Slydial lets you bypass ringing and awkward situations

ByABC News
July 22, 2008, 5:42 PM

NEW YORK -- The old song had it right: Breaking up is hard to do. But a free new phone service called Slydial might make it easier to get through that and other awkward moments without actually having to talk to anyone.

Slydial lets you connect directly with another person's cellphone voice mail, bypassing the traditional ringing process that often results sometimes disastrously with someone picking up on the other end.

Users call (267) SLY-DIAL from either a cellphone or a landline, and are prompted to enter another person's cellphone number.

After playing a short advertisement unless users pay a subscription fee or 15 cents per call to skip ads Slydial puts callers directly into their target's voice mail.

Recipients should then get a voice mail notification, and sometimes they will see a caller's number show up as a missed call, too.

Gavin Macomber, co-founder of MobileSphere, the Boston-based communications company behind Slydial, thinks it can be useful not only in the dating scene, but also in the hectic business world.

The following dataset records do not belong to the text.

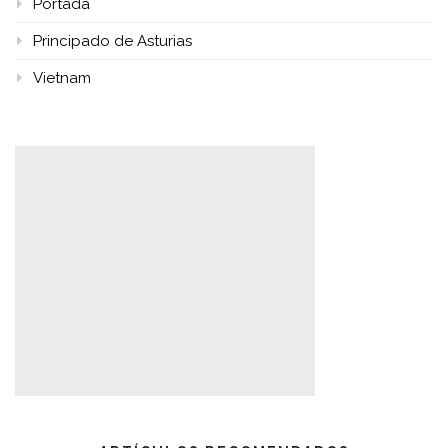
Portada
Principado de Asturias
Vietnam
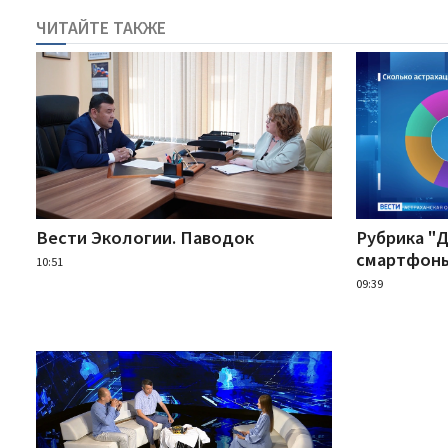
ЧИТАЙТЕ ТАКЖЕ
Вести Экологии. Паводок
Рубрика "
смартфон
10:51
09:39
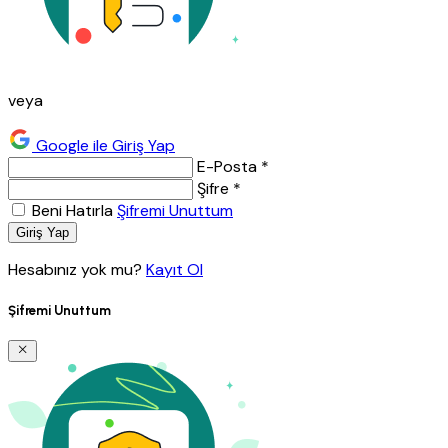
veya
Google ile Giriş Yap
E-Posta *
Şifre *
Beni Hatırla
Şifremi Unuttum
Giriş Yap
Hesabınız yok mu?
Kayıt Ol
Şifremi Unuttum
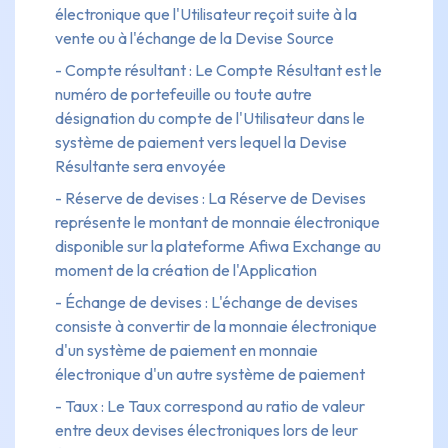
électronique que l'Utilisateur reçoit suite à la
vente ou à l'échange de la Devise Source
- Compte résultant : Le Compte Résultant est le
numéro de portefeuille ou toute autre
désignation du compte de l'Utilisateur dans le
système de paiement vers lequel la Devise
Résultante sera envoyée
- Réserve de devises : La Réserve de Devises
représente le montant de monnaie électronique
disponible sur la plateforme Afiwa Exchange au
moment de la création de l'Application
- Échange de devises : L'échange de devises
consiste à convertir de la monnaie électronique
d'un système de paiement en monnaie
électronique d'un autre système de paiement
- Taux : Le Taux correspond au ratio de valeur
entre deux devises électroniques lors de leur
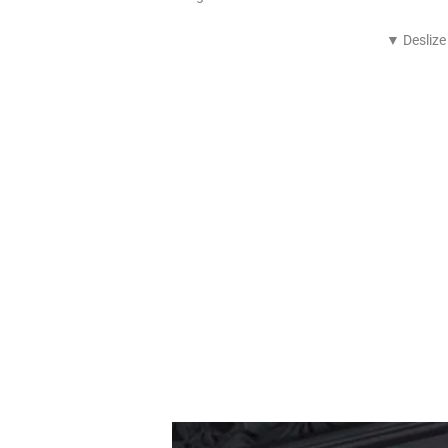
▼ Deslize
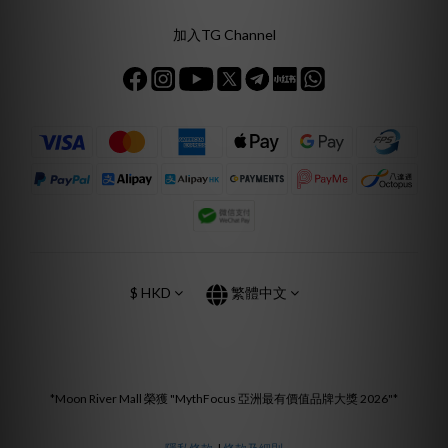
加入TG Channel
$
HKD
繁體中文
*Moon River Mall 榮獲 "MythFocus 亞洲最有價值品牌大獎 2026"*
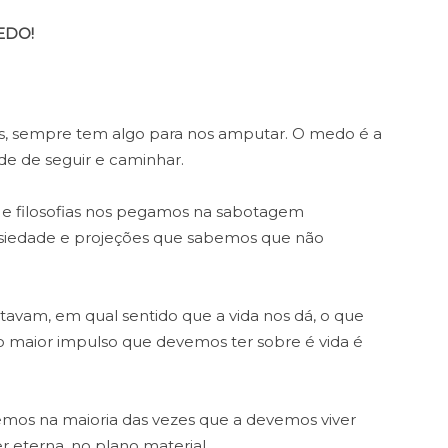
EDO!
, sempre tem algo para nos amputar. O medo é a
e de seguir e caminhar.
 e filosofias nos pegamos na
sabotagem
siedade e projeções que
sabemos que não
untavam, em qual sentido que a vida nos
dá, o que
o maior impulso que devemos
ter sobre é vida é
mos na maioria das vezes que a
devemos viver
r eterna, no plano
material.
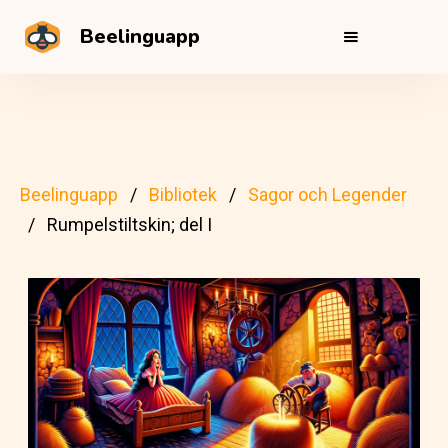
Beelinguapp
Beelinguapp
Bibliotek
Sagor och Legender
Rumpelstiltskin; del I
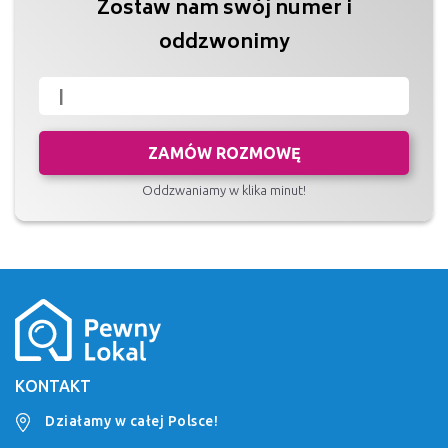
Zostaw nam swój numer i
oddzwonimy
ZAMÓW ROZMOWĘ
Oddzwaniamy w klika minut!
KONTAKT
Działamy w całej Polsce!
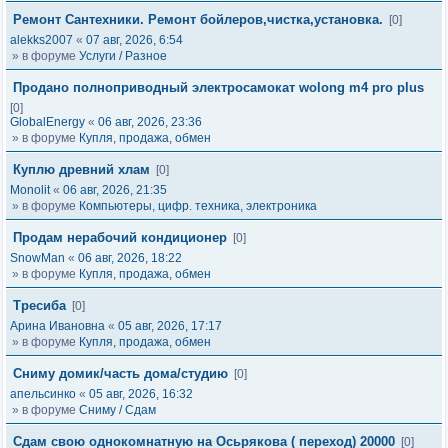
Ремонт Сантехники. Ремонт бойлеров,чистка,установка.
[0]
alekks2007
«
07 авг, 2026, 6:54
» в форуме
Услуги / Разное
Продано полноприводный электросамокат wolong m4 pro plus
[0]
GlobalEnergy
«
06 авг, 2026, 23:36
» в форуме
Купля, продажа, обмен
Куплю древний хлам
[0]
Monolit
«
06 авг, 2026, 21:35
» в форуме
Компьютеры, цифр. техника, электроника
Продам нерабочий кондиционер
[0]
SnowMan
«
06 авг, 2026, 18:22
» в форуме
Купля, продажа, обмен
Тресиба
[0]
Арина Ивановна
«
05 авг, 2026, 17:17
» в форуме
Купля, продажа, обмен
Сниму домик/часть дома/студию
[0]
апельсинко
«
05 авг, 2026, 16:32
» в форуме
Сниму / Сдам
Сдам свою однокомнатную на Осьрякова ( переход) 20000
[0]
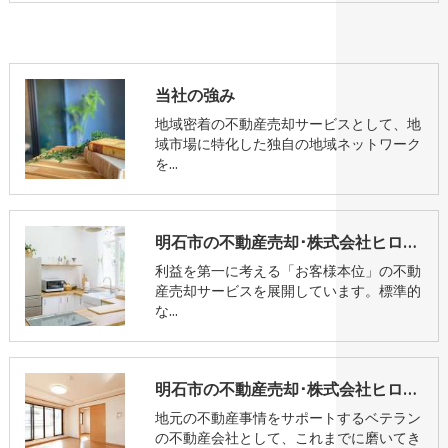
当社の強み
地域密着の不動産売却サービスとして、地
域市場に特化した独自の地域ネットワーク
を…
明石市の不動産売却･株式会社ヒロリアルエステートのお客様の声
利益を第一に考える「お客様本位」の不動
産売却サービスを展開しています。標準的
な…
明石市の不動産売却･株式会社ヒロリアルエステートの評判
地元の不動産事情をサポートするベテラン
の不動産会社として、これまでに磨いてき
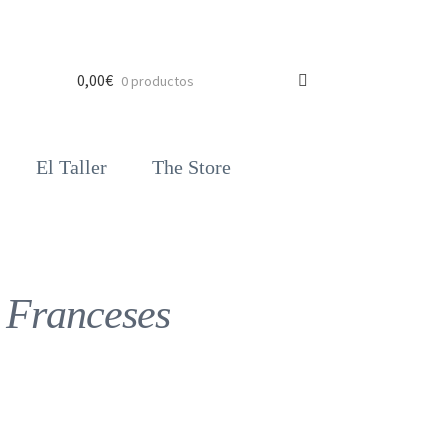
0,00
€
0 productos
El Taller
The Store
 Franceses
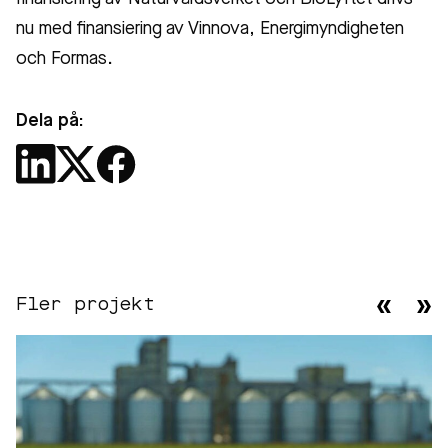
nu med finansiering av Vinnova, Energimyndigheten
och Formas.
Dela på:
Fler projekt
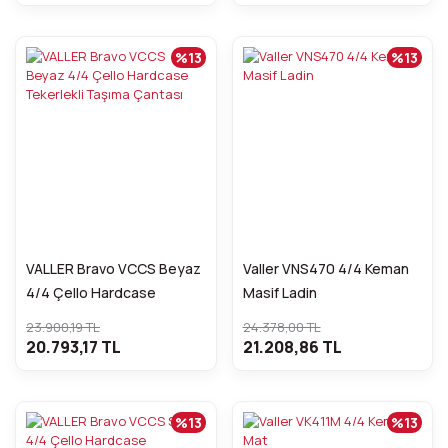
%13
%13
VALLER Bravo VCCS Beyaz
Valler VNS470 4/4 Keman
4/4 Çello Hardcase
Masif Ladin
Tekerlekli Taşıma Çantası
23.900,19 TL
24.378,00 TL
20.793,17 TL
21.208,86 TL
%13
%13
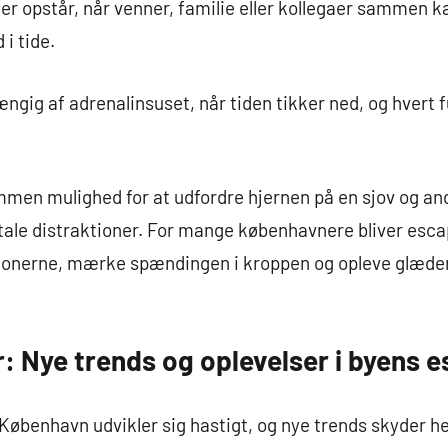
der opstår, når venner, familie eller kollegaer sammen ka
 i tide.
ængig af adrenalinsuset, når tiden tikker ned, og hvert 
men mulighed for at udfordre hjernen på en sjov og an
tale distraktioner. For mange københavnere bliver esca
ionerne, mærke spændingen i kroppen og opleve glæde
: Nye trends og oplevelser i byens 
øbenhavn udvikler sig hastigt, og nye trends skyder hel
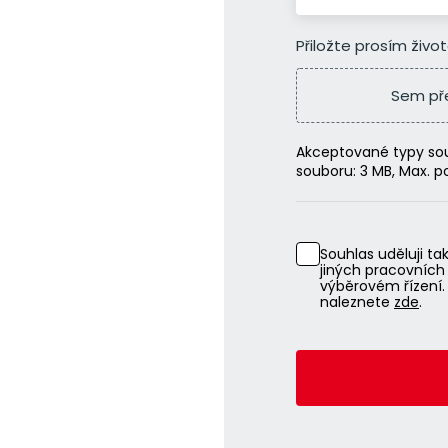
Přiložte prosím živo
Sem př
Akceptované typy soub
souboru: 3 MB, Max. po
Souhlas uděluji ta
jiných pracovníc
výběrovém řízení.
naleznete
zde
.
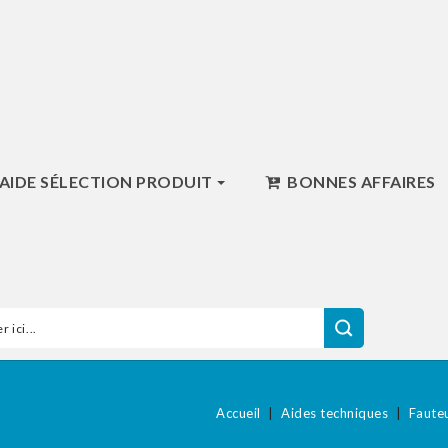
AIDE SÉLECTION PRODUIT
BONNES AFFAIRES
Accueil
Aides techniques
Fauteu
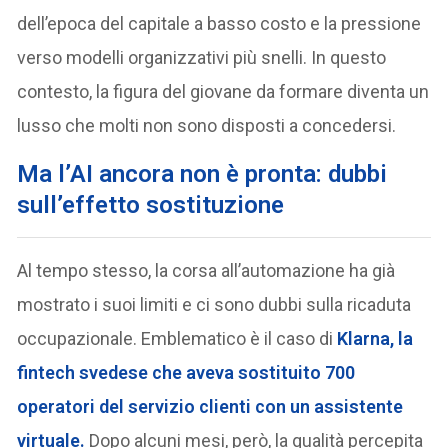
dell’epoca del capitale a basso costo e la pressione
verso modelli organizzativi più snelli. In questo
contesto, la figura del giovane da formare diventa un
lusso che molti non sono disposti a concedersi.
Ma l’AI ancora non è pronta: dubbi
sull’effetto sostituzione
Al tempo stesso, la corsa all’automazione ha già
mostrato i suoi limiti e ci sono dubbi sulla ricaduta
occupazionale. Emblematico è il caso di
Klarna
, la
fintech svedese che aveva sostituito 700
operatori del servizio clienti con un assistente
virtuale.
Dopo alcuni mesi, però, la qualità percepita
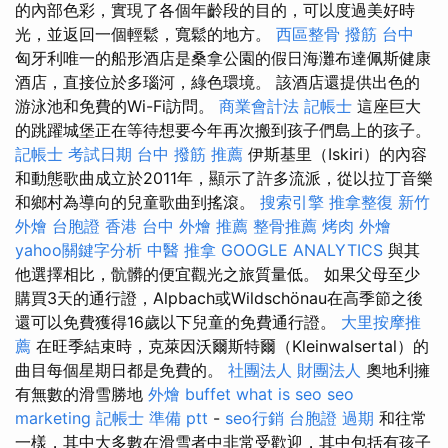
的內部色彩，實現了各個年齡段的目的，可以度過美好時
光，並返回一個輕鬆，寬鬆的地方。
西區整骨
撥筋 台中
匈牙利唯一的船形酒店是桑拿公園的假日海灘布達佩斯健康
酒店，直接位於多瑙河，綠色環境。 該酒店還提供出色的
游泳池和免費的Wi-Fi訪問。
商業會計法 記帳士
這座巨大
的跳躍城堡正在等待想要今年再次搬到孩子們島上的孩子。
記帳士 考試日期
台中 撥筋 推薦
伊斯基里（Iskiri）的內容
和動態歌曲成立於2011年，顯示了許多流派，從以拉丁音樂
和鄉村為導向的兒童歌曲到搖滾。
搜索引擎
推拿整復
新竹
外燴
台胞證 香港
台中 外燴 推薦
整骨推薦
烤肉 外燴
yahoo關鍵字分析
中醫 推拿
GOOGLE ANALYTICS
與其
他選擇相比，骯髒的便宜觀光之旅質量低。 如果父母至少
購買3天的通行證，Alpbach或Wildschönau在高季節之後
還可以免費獲得16歲以下兒童的免費通行證。
大里按摩推
薦
在旺季結束時，克萊因沃爾斯特爾（Kleinwalsertal）的
曲目每個星期日都是免費的。
社團法人 財團法人
奧地利擁
有無數的滑雪勝地
外燴 buffet
what is seo
seo
marketing
記帳士 準備 ptt
-
seo行銷
台胞證 過期
和往常
一樣，其中大多數在滑雪者中非常受歡迎，其中包括有孩子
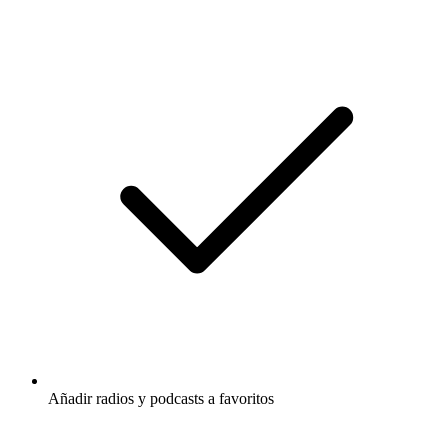
Añadir radios y podcasts a favoritos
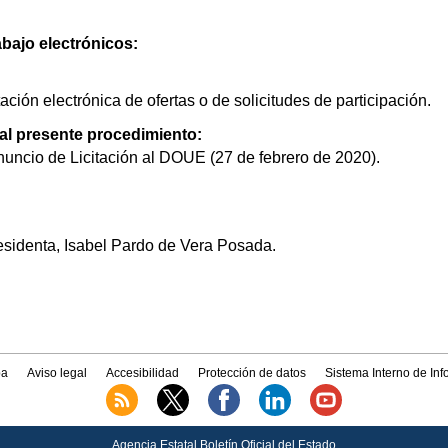
abajo electrónicos:
ción electrónica de ofertas o de solicitudes de participación.
 al presente procedimiento:
uncio de Licitación al DOUE (27 de febrero de 2020).
esidenta, Isabel Pardo de Vera Posada.
a
Aviso legal
Accesibilidad
Protección de datos
Sistema Interno de In
Agencia Estatal Boletín Oficial del Estado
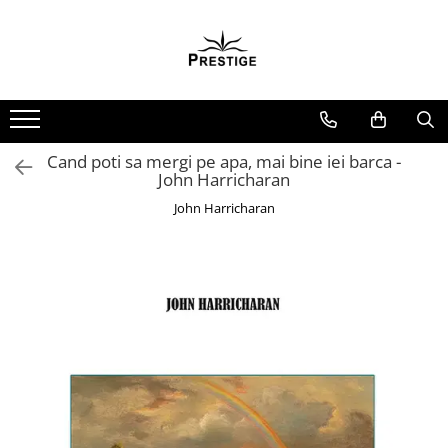
Toate Produsele
Noutati
Promotii
Pachete Speciale Carti
Cand poti sa mergi pe apa, mai bine iei barca -
John Harricharan
Spiritualitate - Ezoterism
John Harricharan
AngelConnection
Arte Divinatorii
Astrologie
Chiromantie
Dezvoltare Spirituala
KidConnection
Minte Corp
New Illuminati Files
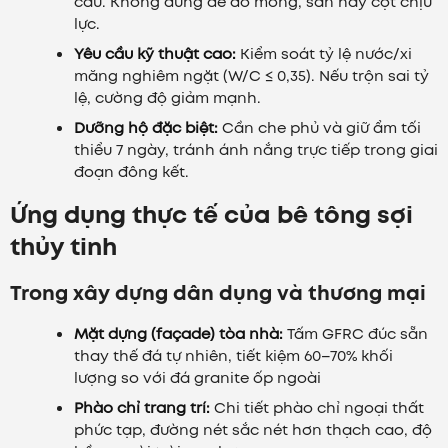
cấu. Không dùng để đổ móng, sàn hay cột chịu
lực.
Yêu cầu kỹ thuật cao:
Kiểm soát tỷ lệ nước/xi
măng nghiêm ngặt (W/C ≤ 0,35). Nếu trộn sai tỷ
lệ, cường độ giảm mạnh.
Dưỡng hộ đặc biệt:
Cần che phủ và giữ ẩm tối
thiểu 7 ngày, tránh ánh nắng trực tiếp trong giai
đoạn đông kết.
Ứng dụng thực tế của bê tông sợi
thủy tinh
Trong xây dựng dân dụng và thương mại
Mặt dựng (façade) tòa nhà:
Tấm GFRC đúc sẵn
thay thế đá tự nhiên, tiết kiệm 60–70% khối
lượng so với đá granite ốp ngoài
Phào chỉ trang trí:
Chi tiết phào chỉ ngoại thất
phức tạp, đường nét sắc nét hơn thạch cao, độ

"Everybody has gone through the scenario where they've called somebody and just hoped they got voice mail so they didn't have to have a conversation," he said.

Indeed, Nora Rubinoff, 45, who runs an administrative support company, At Your Service Cincinnati, has found Slydial helpful both for business and personal situations. She has left reminder messages for people one of her clients intends to interview. And when her husband travels to a different time zone for work, she can leave him a Slydial message without disturbing him at an odd time of day, she said.

"It's been really handy," she said.

Macomber said the idea for Slydial came up while MobileSphere developed the voice mail routing component of a service meant to lower the cost of international roaming on cellphones.

The company rolled out a private test phase of Slydial in March, and has added about 5,000 users since then. The service opened to the general public in a "beta" testing phase on Monday.